:: Exercise details ::
Starting with the line that mentions "Desportivo/Coupé", repeat each line verbatim until the entries end, both ends included.

:: Entries supplied ::
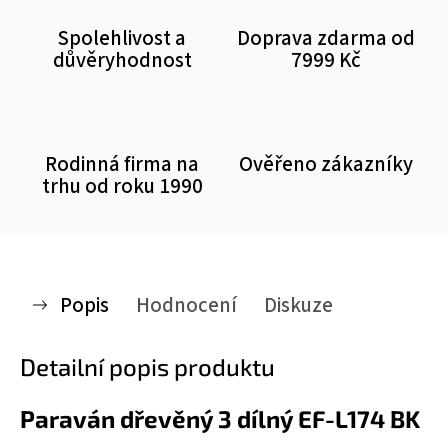
Spolehlivost a
Doprava zdarma od
důvěryhodnost
7999 Kč
Rodinná firma na
Ověřeno zákazníky
trhu od roku 1990
Popis
Hodnocení
Diskuze
Detailní popis produktu
Paraván dřevěný 3 dílný EF-L174 BK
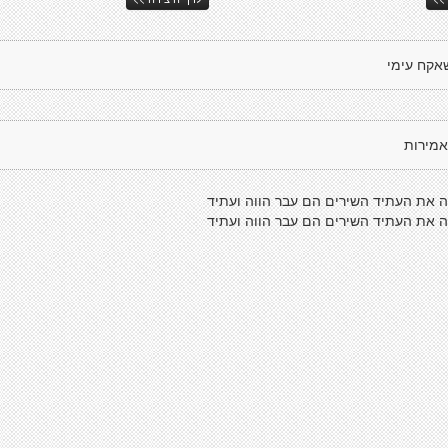
אקח עימי
אמירות
 את העתיד השירים הם עבר הווה ועתיד
 את העתיד השירים הם עבר הווה ועתיד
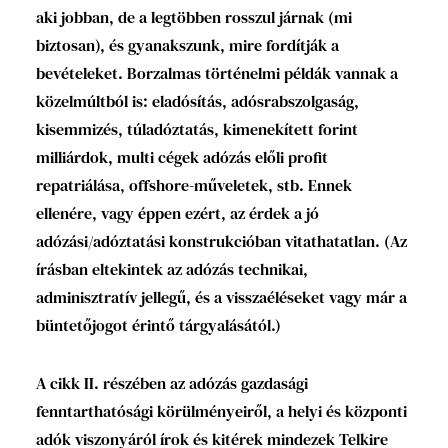
aki jobban, de a legtöbben rosszul járnak (mi
biztosan), és gyanakszunk, mire fordítják a
bevételeket. Borzalmas történelmi példák vannak a
közelmúltból is: eladósítás, adósrabszolgaság,
kisemmizés, túladóztatás, kimenekített forint
milliárdok, multi cégek adózás előli profit
repatriálása, offshore-műveletek, stb. Ennek
ellenére, vagy éppen ezért, az érdek a jó
adózási/adóztatási konstrukcióban vitathatatlan. (Az
írásban eltekintek az adózás technikai,
adminisztratív jellegű, és a visszaéléseket vagy már a
büntetőjogot érintő tárgyalásától.)
A cikk II. részében az adózás gazdasági
fenntarthatósági körülményeiről, a helyi és központi
adók viszonyáról írok és kitérek mindezek Telkire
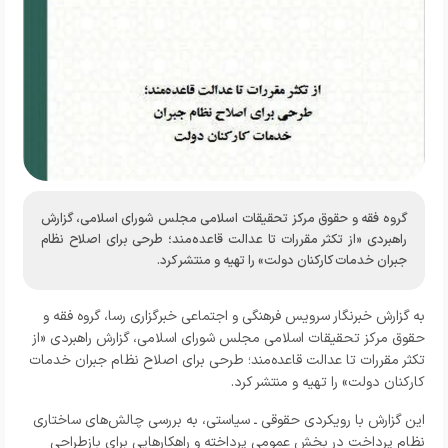
گروه فقه و حقوق مرکز تحقیقات اسلامی مجلس شورای اسلامی، گزارش
راهبردی «از تکثر مقررات تا عدالت قاعده‌مند؛ طرحی برای اصلاح نظام
جبران خدمات کارکنان دولت» را تهیه و منتشر کرد.
به گزارش خبرنگار
سرویس فرهنگی و اجتماعی خبرگزاری رسا
، گروه فقه و
حقوق مرکز تحقیقات اسلامی مجلس شورای اسلامی، گزارش راهبردی «از
تکثر مقررات تا عدالت قاعده‌مند؛ طرحی برای اصلاح نظام جبران خدمات
کارکنان دولت» را تهیه و منتشر کرد.
این گزارش با رویکردی حقوقی ـ سیاستی، به بررسی چالش‌های ساختاری
نظام پرداخت در بخش عمومی پرداخته و راهکارهایی برای بازطراحی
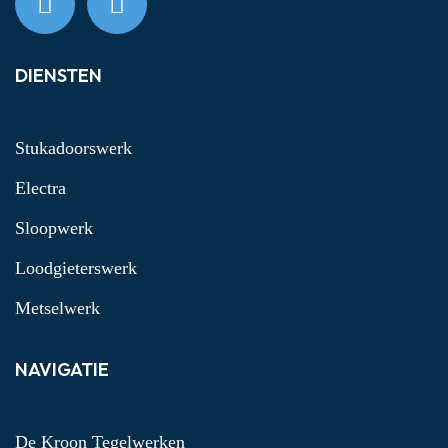
DIENSTEN
Stukadoorswerk
Electra
Sloopwerk
Loodgieterswerk
Metselwerk
NAVIGATIE
De Kroon Tegelwerken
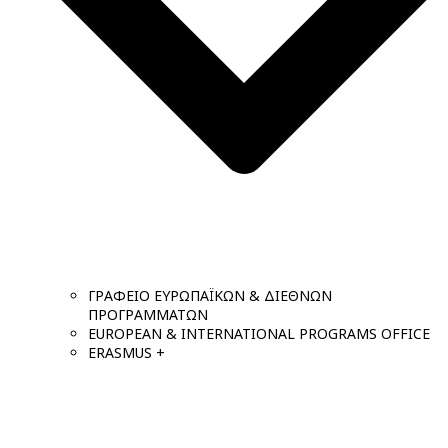
ΓΡΑΦΕΙΟ ΕΥΡΩΠΑΪΚΩΝ & ΔΙΕΘΝΩΝ
ΠΡΟΓΡΑΜΜΑΤΩΝ
EUROPEAN & INTERNATIONAL PROGRAMS OFFICE
ERASMUS +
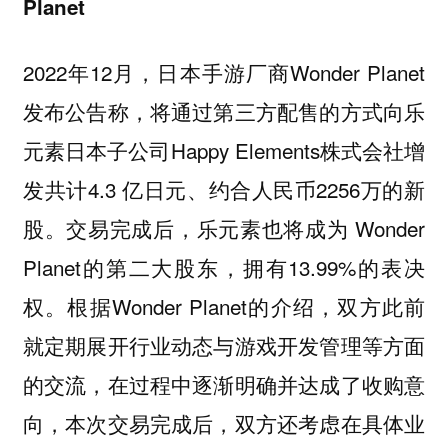
Planet
2022年12月，日本手游厂商Wonder Planet
发布公告称，将通过第三方配售的方式向乐
元素日本子公司Happy Elements株式会社增
发共计4.3 亿日元、约合人民币2256万的新
股。交易完成后，乐元素也将成为 Wonder
Planet的第二大股东，拥有13.99%的表决
权。根据Wonder Planet的介绍，双方此前
就定期展开行业动态与游戏开发管理等方面
的交流，在过程中逐渐明确并达成了收购意
向，本次交易完成后，双方还考虑在具体业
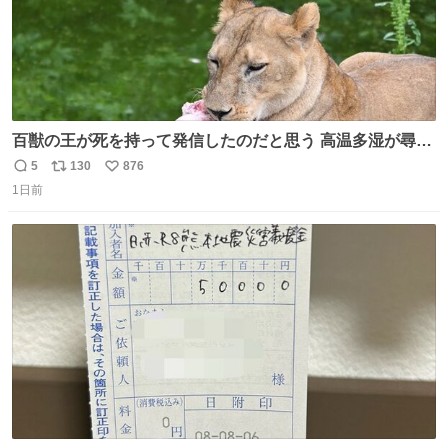
百獣の王が死を持って発信したのだと思う 高温多湿が尋常
でない日本の夏 どうか早急に飼育の環境を見直して 動物の
5
130
876
返
リ
い
命を護ってください…と 治療中のライオンが助かりますよ
1日前
信
ポ
い
うに すべての動物の命が護られますように 2026.7.3📷多摩
数
ス
ね
動物公園にて 残念ながら個体の識別は出来ません
ト
数
数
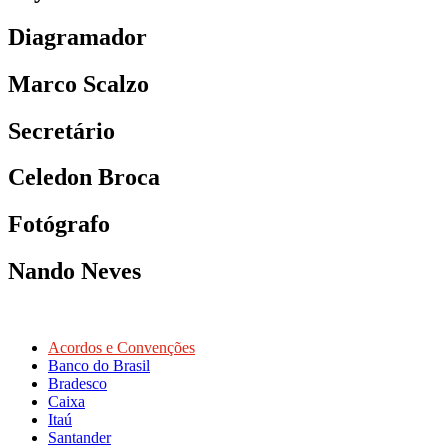
Diagramador
Marco Scalzo
Secretário
Celedon Broca
Fotógrafo
Nando Neves
Acordos e Convenções
Banco do Brasil
Bradesco
Caixa
Itaú
Santander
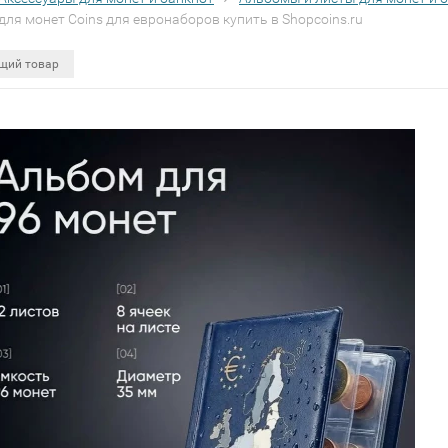
ля монет Coins для евронаборов купить в Shopcoins.ru
щий товар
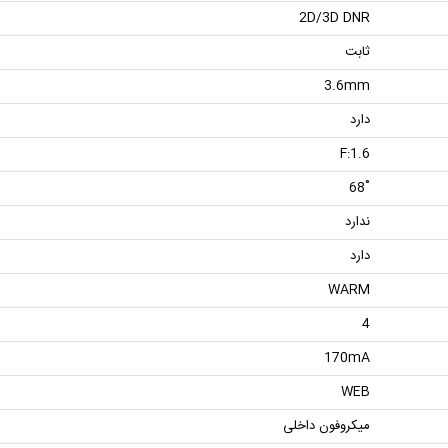
2D/3D DNR
ثابت
3.6mm
دارد
F:1.6
˚68
ندارد
دارد
WARM
4
170mA
WEB
میکروفون داخلی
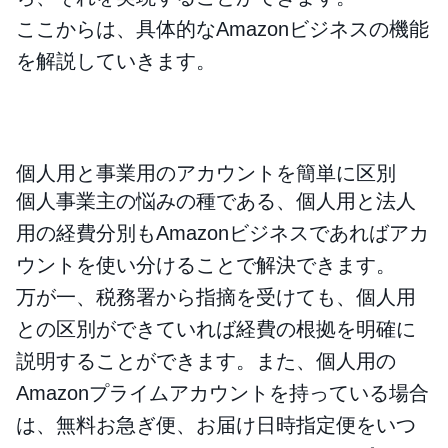
ここからは、具体的なAmazonビジネスの機能
を解説していきます。
個人用と事業用のアカウントを簡単に区別
個人事業主の悩みの種である、個人用と法人
用の経費分別もAmazonビジネスであればアカ
ウントを使い分けることで解決できます。
万が一、税務署から指摘を受けても、個人用
との区別ができていれば経費の根拠を明確に
説明することができます。また、個人用の
Amazonプライムアカウントを持っている場合
は、無料お急ぎ便、お届け日時指定便をいつ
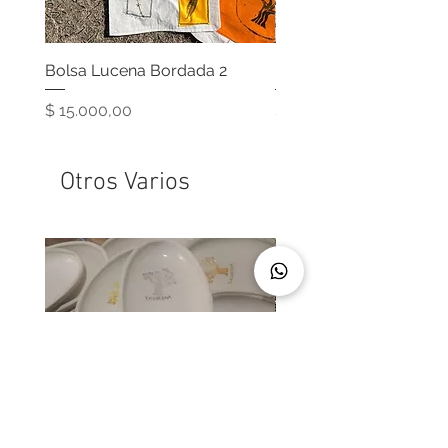
Bolsa Lucena Bordada 2
Bolsa Lucena Naranja
Precio
Precio
$ 15.000,00
$ 15.000,00
Otros Varios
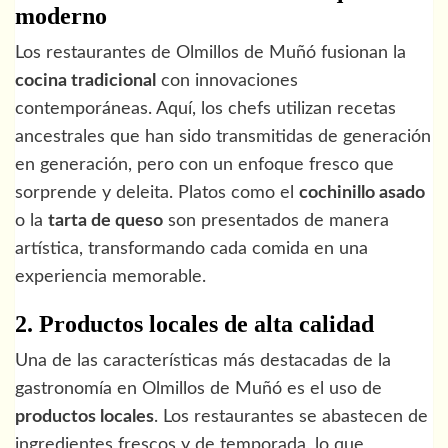
moderno
Los restaurantes de Olmillos de Muñó fusionan la
cocina tradicional
con innovaciones
contemporáneas. Aquí, los chefs utilizan recetas
ancestrales que han sido transmitidas de generación
en generación, pero con un enfoque fresco que
sorprende y deleita. Platos como el
cochinillo asado
o la
tarta de queso
son presentados de manera
artística, transformando cada comida en una
experiencia memorable.
2. Productos locales de alta calidad
Una de las características más destacadas de la
gastronomía en Olmillos de Muñó es el uso de
productos locales
. Los restaurantes se abastecen de
ingredientes frescos y de temporada, lo que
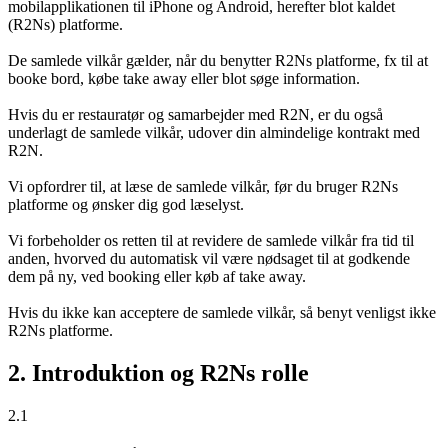
mobilapplikationen til iPhone og Android, herefter blot kaldet
(R2Ns) platforme.
De samlede vilkår gælder, når du benytter R2Ns platforme, fx til at
booke bord, købe take away eller blot søge information.
Hvis du er restauratør og samarbejder med R2N, er du også
underlagt de samlede vilkår, udover din almindelige kontrakt med
R2N.
Vi opfordrer til, at læse de samlede vilkår, før du bruger R2Ns
platforme og ønsker dig god læselyst.
Vi forbeholder os retten til at revidere de samlede vilkår fra tid til
anden, hvorved du automatisk vil være nødsaget til at godkende
dem på ny, ved booking eller køb af take away.
Hvis du ikke kan acceptere de samlede vilkår, så benyt venligst ikke
R2Ns platforme.
2. Introduktion og R2Ns rolle
2.1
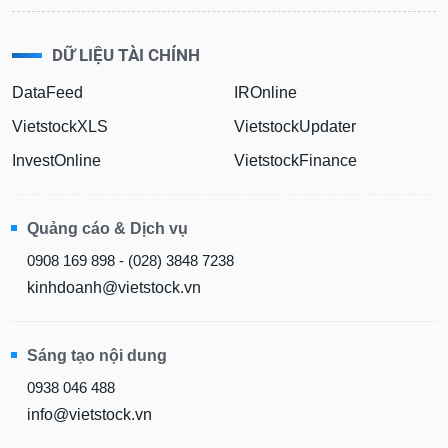
DỮ LIỆU TÀI CHÍNH
DataFeed
IROnline
VietstockXLS
VietstockUpdater
InvestOnline
VietstockFinance
Quảng cáo & Dịch vụ
0908 169 898 - (028) 3848 7238
kinhdoanh@vietstock.vn
Sáng tạo nội dung
0938 046 488
info@vietstock.vn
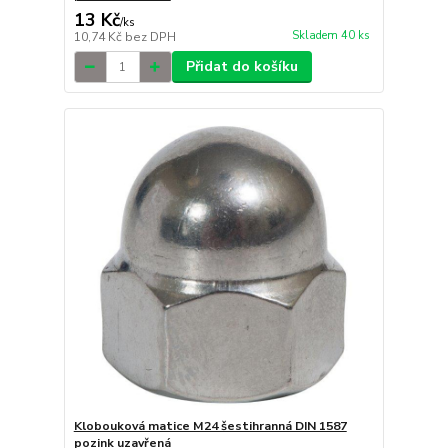
13 Kč
/
ks
Skladem 40 ks
10,74 Kč
bez DPH
Přidat do košíku
Klobouková matice M24 šestihranná DIN 1587
pozink uzavřená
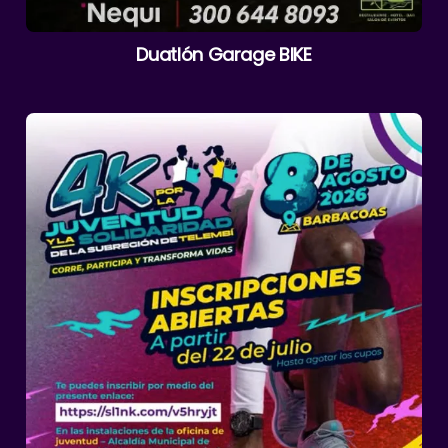
Duatlón Garage BIKE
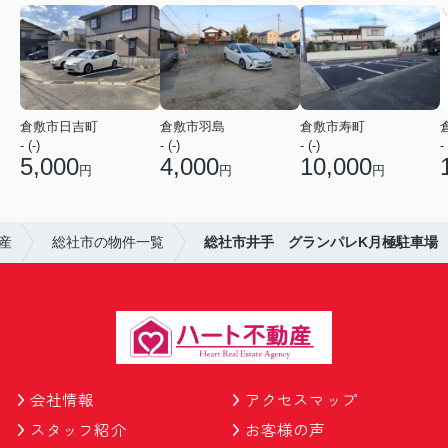
倉敷市日吉町
倉敷市羽島
倉敷市寿町
- (-)
- (-)
- (-)
- 
5,000
4,000
10,000
円
円
円
産
総社市の物件一覧
総社市井手 グランパレK月極駐車場
会社情報
アクセスマップ
スタッフ紹介
お客様の声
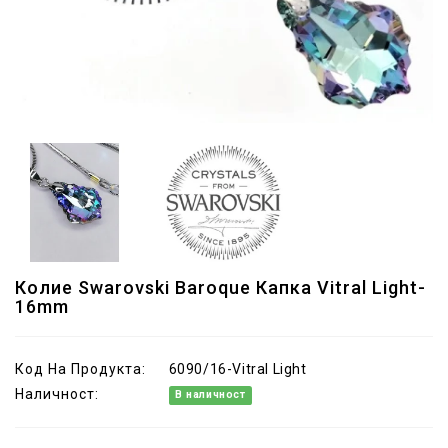
Колие Swarovski Baroque Капка Vitral Light-
16mm
Код На Продукта:
6090/16-Vitral Light
Наличност:
В наличност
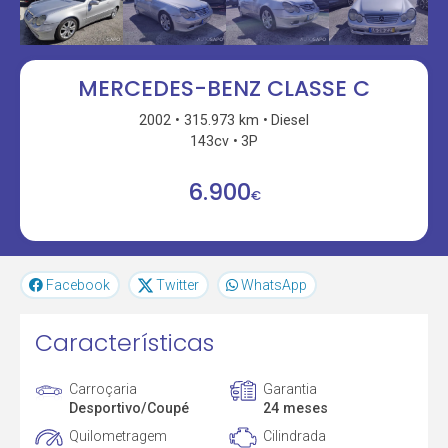
MERCEDES-BENZ CLASSE C
2002
315.973 km
Diesel
143cv
3P
6.900
€
Facebook
Twitter
WhatsApp
Características
Carroçaria
Garantia
Desportivo/Coupé
24 meses
Quilometragem
Cilindrada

:: Answer space ::
Desportivo/Coupé
24 meses
Quilometragem
Cilindrada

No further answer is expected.